I have hundreds of narratives (short paragraphs) that I want to tag with one or multiple words.
Even when using the gpt-3.5-turbo-16k, the context window is still not large enough to fit 50-100 pages of narratives.
All narratives need to be submitted before generating the tags because some tags may apply to multiple narratives (full context need to be provided in my case).
I’m using the chat completion api endpoint.
https://api.openai.com/v1/chat/completions
I’m using node js. Here is the backend prompt:
const { data } = await openAiApi.post(`/chat/completions`, {
model: "gpt-3.5-turbo-16k",
messages: [
{
role: "system",
content:
"You are an experienced qualitative researcher and text analyst. You are working on a project where you need to analyze a large number of short narratives.",
},
{ role: "user", content: content },
],
temperature: 0.4,
});
The content of the user message is:
const content = `
You will be provided with short narratives. Create qualitative tags for each narrative. The tags should help the researcher organize and combine narratives based on common themes.
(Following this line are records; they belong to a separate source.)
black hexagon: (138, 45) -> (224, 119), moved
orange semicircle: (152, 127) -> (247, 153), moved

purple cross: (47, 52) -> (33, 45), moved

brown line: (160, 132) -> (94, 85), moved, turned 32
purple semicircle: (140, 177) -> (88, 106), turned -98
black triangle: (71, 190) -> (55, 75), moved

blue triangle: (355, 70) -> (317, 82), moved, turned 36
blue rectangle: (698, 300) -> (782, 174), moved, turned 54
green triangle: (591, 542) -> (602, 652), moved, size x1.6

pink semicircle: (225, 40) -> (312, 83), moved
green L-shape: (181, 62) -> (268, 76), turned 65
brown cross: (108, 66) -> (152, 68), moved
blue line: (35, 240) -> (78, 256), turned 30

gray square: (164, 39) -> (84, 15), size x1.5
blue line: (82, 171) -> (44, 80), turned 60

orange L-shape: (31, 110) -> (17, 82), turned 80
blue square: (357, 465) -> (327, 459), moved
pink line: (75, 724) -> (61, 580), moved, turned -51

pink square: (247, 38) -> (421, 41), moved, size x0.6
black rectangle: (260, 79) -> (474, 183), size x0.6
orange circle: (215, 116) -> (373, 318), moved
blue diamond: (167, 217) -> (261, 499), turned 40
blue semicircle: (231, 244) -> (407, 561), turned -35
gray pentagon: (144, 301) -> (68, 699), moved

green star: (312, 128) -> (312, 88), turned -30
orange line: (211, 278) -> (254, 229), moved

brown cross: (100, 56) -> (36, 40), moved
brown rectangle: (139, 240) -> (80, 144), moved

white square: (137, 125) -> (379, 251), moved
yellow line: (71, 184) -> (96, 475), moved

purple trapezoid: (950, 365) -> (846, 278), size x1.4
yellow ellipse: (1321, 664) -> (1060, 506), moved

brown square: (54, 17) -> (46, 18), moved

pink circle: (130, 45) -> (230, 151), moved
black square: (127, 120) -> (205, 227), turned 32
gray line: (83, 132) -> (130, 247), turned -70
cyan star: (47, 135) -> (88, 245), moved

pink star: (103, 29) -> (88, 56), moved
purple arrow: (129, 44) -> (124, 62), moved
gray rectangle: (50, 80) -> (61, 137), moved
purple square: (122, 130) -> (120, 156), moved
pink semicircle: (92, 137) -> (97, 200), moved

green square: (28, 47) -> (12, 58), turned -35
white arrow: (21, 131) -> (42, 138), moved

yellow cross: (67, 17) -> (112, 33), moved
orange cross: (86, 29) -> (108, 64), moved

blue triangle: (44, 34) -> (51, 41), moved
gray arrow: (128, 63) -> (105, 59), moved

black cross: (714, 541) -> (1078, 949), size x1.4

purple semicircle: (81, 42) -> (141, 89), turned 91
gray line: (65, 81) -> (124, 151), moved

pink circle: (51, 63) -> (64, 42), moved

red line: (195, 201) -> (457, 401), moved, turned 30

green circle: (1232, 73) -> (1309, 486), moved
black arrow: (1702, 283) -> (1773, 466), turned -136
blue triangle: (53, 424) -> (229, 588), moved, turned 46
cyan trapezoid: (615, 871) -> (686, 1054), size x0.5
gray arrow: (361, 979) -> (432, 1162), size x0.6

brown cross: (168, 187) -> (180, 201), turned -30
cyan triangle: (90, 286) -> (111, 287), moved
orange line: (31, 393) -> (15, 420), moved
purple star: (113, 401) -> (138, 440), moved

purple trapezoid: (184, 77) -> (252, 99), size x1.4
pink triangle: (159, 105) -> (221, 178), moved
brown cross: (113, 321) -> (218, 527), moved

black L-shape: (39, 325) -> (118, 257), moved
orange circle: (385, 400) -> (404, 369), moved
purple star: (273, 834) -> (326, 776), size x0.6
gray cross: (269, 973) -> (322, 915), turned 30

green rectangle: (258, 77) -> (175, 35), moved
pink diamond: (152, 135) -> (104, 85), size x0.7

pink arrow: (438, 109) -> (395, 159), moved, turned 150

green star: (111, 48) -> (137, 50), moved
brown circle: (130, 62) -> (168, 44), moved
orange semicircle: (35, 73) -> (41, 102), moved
The goal is to to group narratives that have a common theme.
Provide your output in json format (array of objects) in the following format:
[
{
"label": "<insert tag label here>",
"comment": "<insert comment here>",
"color": "<insert color here>",
"narrativesIds": ["<id1>", "<id2>", "<id3>"]
}
]
Where label is the tag label you come up with, comment is a short description of the label, narrativesIds are the ids of the narratives that this label applies to.
For the color field, choose a random value from the following list: purple, teal, orange, amber, brown, grey, deepOrange, blueGrey, yellow, red, pink, cyan, lightBlue, green, indigo, blue, lime.
The narratives are:
${narratives.join("\n\n")}
Output a JSON of all the tags for all narratives. Remember, the same tag could be used for multiple narratives. The tags should be unique and not repeated. Only return the list of tags as JSON with no other words.
`;
I want to output the response as JSON in order to persist it in a database.
Sometimes I have 200 hundred narratives which exceeds the context window. What is the best way to provide the model with ALL narratives (hundreds)? Is there a way to maintain previous context and submit chunks of narratives one at a time? Any help is appreciated!